Eisley signed to Reprise and released two EPs—Laughing City and Marvelous Things—in 2003, and soon began working on Room Noises in between tours, including one outing with emo upstarts Brand New (which was especially successful in that, not only did Eisley gain some new fans, but Sherri gained a new boyfriend—she’s currently dating Brand New singer Jesse Lacey).

Despite everything going so well on multiple fronts, making Room Noises was a difficult process that took more than a year to complete; Eisley went through three producers, and while the quintet was recording in Los Angeles the Duprees had a health scare brewing back home in Texas. “Our mom was having heart problems, and there was a time when we thought she was going to die,” Chauntelle says. “And we couldn’t be with her so we were really freaked out. It was a really hard year. But she’s completely fine now and everything’s all good.”

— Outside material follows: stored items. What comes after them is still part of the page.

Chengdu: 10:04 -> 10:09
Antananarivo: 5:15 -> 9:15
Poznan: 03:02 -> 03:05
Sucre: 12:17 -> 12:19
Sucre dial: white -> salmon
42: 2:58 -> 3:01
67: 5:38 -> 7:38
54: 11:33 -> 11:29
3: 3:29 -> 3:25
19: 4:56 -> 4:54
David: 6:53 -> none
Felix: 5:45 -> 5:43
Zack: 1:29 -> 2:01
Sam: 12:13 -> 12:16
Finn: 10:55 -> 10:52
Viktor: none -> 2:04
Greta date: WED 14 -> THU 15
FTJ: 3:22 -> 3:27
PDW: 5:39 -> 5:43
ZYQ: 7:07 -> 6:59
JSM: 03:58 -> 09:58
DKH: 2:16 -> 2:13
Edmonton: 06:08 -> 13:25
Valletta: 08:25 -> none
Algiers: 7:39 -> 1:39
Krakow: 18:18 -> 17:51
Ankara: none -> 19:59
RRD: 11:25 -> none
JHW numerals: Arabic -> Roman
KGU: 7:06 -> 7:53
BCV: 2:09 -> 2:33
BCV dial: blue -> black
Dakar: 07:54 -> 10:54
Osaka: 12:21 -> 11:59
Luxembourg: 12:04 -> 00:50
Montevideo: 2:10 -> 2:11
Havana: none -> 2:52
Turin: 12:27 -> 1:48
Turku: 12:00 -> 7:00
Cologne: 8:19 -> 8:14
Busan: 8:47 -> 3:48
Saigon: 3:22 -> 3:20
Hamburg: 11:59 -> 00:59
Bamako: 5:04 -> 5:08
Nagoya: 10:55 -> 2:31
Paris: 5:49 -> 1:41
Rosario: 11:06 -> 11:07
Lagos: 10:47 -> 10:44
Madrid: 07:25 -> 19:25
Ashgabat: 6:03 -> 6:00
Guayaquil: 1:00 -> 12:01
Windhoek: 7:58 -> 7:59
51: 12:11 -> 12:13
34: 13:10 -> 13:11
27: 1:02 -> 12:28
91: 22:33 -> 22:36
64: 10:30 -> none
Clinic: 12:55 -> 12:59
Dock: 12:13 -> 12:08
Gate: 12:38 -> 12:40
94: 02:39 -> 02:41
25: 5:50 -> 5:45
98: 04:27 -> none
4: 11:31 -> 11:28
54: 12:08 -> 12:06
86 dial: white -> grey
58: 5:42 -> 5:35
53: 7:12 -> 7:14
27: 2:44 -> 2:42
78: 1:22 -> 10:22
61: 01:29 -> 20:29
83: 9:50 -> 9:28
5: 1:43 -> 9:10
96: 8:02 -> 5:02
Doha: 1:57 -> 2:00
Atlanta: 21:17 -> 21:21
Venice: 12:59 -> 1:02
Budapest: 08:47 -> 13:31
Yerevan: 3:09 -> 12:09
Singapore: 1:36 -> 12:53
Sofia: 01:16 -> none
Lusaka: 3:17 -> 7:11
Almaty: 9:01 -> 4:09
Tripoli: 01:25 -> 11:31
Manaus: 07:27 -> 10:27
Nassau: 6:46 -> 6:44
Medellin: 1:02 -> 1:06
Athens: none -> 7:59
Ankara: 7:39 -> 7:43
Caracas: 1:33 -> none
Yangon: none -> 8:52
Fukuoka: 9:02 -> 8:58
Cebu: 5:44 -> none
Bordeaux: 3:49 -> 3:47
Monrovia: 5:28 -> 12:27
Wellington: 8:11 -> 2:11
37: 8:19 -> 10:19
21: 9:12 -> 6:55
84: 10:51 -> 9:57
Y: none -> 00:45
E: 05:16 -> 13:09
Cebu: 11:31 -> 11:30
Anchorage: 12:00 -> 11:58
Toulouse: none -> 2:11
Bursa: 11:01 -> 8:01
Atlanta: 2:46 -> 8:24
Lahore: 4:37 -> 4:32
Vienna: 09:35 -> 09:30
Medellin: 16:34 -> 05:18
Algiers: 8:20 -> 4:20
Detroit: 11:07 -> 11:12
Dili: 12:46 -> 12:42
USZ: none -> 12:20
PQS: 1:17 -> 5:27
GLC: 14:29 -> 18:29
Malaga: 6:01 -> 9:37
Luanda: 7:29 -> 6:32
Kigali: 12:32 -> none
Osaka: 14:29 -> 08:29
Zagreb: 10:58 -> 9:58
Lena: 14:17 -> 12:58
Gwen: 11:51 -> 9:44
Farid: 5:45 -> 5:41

While for most people such an experience might suddenly make one realize what’s truly important in life, it’s evident that the members of Eisley have had that figured out all along. “It’s cool, the little bit of success we’ve had,” Chauntelle says. “We’re really thankful for the opportunity and we hope it keeps going in this direction and that we’ll keep getting fans and be able to last a long time. If it doesn’t work out, it would be sad, but we’d always play music together, whether or not we were doing it in the public eye. If this all ended tomorrow and we were dropped from the label and all we were left with was our instruments and each other, that would be fine. We already have all we need.”